Load DMOZ RDF Structure and Content RDF

The DMOZ Open Directory Project is the largest human edited directory of web. As part of my research area, I need to load the structure and content RDF into MySQL database.

At first I was trying to use Jena to parse the RDF. However, the DMOZ RDF files are not conforming to the standard, and a lot of parsing errors are generated.

I tried to convert the structure and content RDF files. At the end, I decided to look for other tools to achieve what I wanted.

The following are the tools that I used.

DMOZ Data Importer
This tool imports the RDF data from Open Directory Project (ODP) ( straight into a Microsoft SQL Server 2005 database.

Right now only the structure file is supported, and for my own use, I modified the DAL to load into MySQL.

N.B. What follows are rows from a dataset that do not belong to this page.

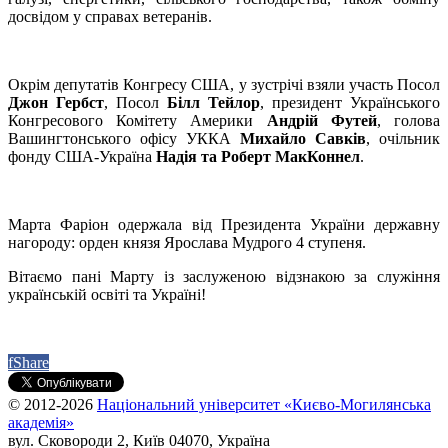
досвідом у справах ветеранів.
Окрім депутатів Конгресу США, у зустрічі взяли участь Посол
Джон Гербст
, Посол
Білл Тейлор
, президент Українського
Конгресового Комітету Америки
Андрій Футей
, голова
Вашингтонського офісу УККА
Михайло Савків
, очільник
фонду США-Україна
Надія та Роберт МакКоннел
.
Марта Фаріон одержала від Президента України державну
нагороду: орден князя Ярослава Мудрого 4 ступеня.
Вітаємо пані Марту із заслуженою відзнакою за служіння
українській освіті та Україні!
f
Share
© 2012-2026
Національний університет «Києво-Могилянська
академія»
вул. Сковороди 2, Київ 04070, Україна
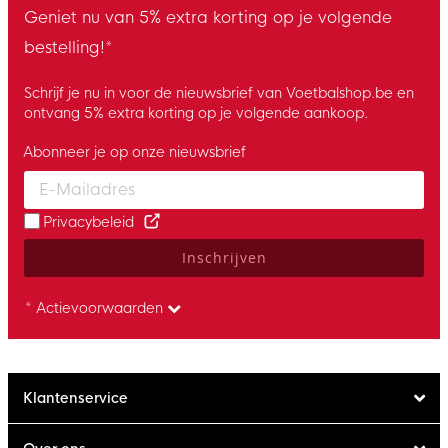
Geniet nu van 5% extra korting op je volgende
bestelling!*
Schrijf je nu in voor de nieuwsbrief van Voetbalshop.be en
ontvang 5% extra korting op je volgende aankoop.
Abonneer je op onze nieuwsbrief
Enter your email and accept the privacy policy to subscribe to 
Privacybeleid
Inschrijven
* Actievoorwaarden
Klantenservice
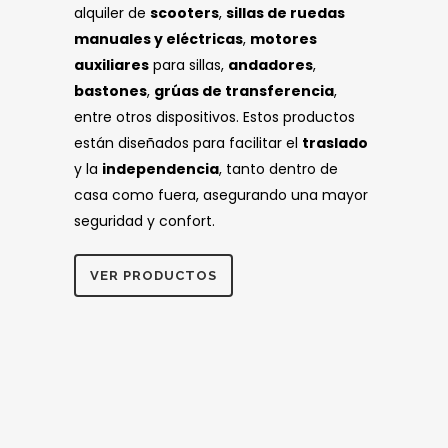
alquiler de
scooters
,
sillas de ruedas
manuales y eléctricas
,
motores
auxiliares
para sillas,
andadores
,
bastones
,
grúas de transferencia
,
entre otros dispositivos. Estos productos
están diseñados para facilitar el
traslado
y la
independencia
, tanto dentro de
casa como fuera, asegurando una mayor
seguridad y confort.
VER PRODUCTOS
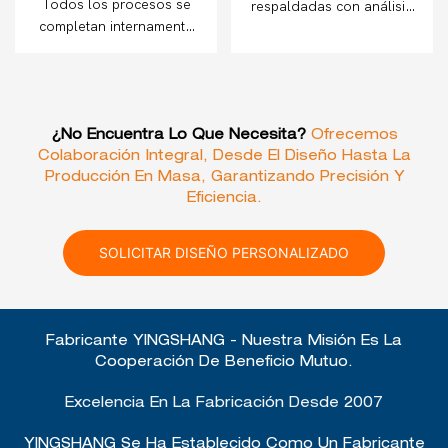
Todos los procesos se
respaldadas con análisis
completan internamente
DFM gratuito para cada
para control de calidad y
proyecto
eficiencia.
¿No Encuentra Lo Que Necesita?
Ofrecemos
Colaboración Integral, Desde El Diseño Hasta La
Producción En Masa, Garantizando Precisión Y
Eficiencia.
SOLICITAR DISEÑO PERSONALIZADO
Fabricante YINGSHANG - Nuestra Misión Es La
Cooperación De Beneficio Mutuo.
Excelencia En La Fabricación Desde 2007
YINGSHANG Se Ha Establecido Como Un Fabricante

MySQL Dmoz RDF Parser – Convert RDF to MySQL

This is a Perl script that can be used to load the content RDF into a MySQL database, perfectly what I wanted. It will first convert the structure RDF into a pipe delimited file, which will then be imported into MySQL.

I am going to use some of the categories in ODP as training data. If anyone of you have similiar experience using ODP I would really appreciate that you can share your experience.

  1. xxx | May 16, 2008 | Reply

    There is a ready MySQL dump of DMOZ rdf.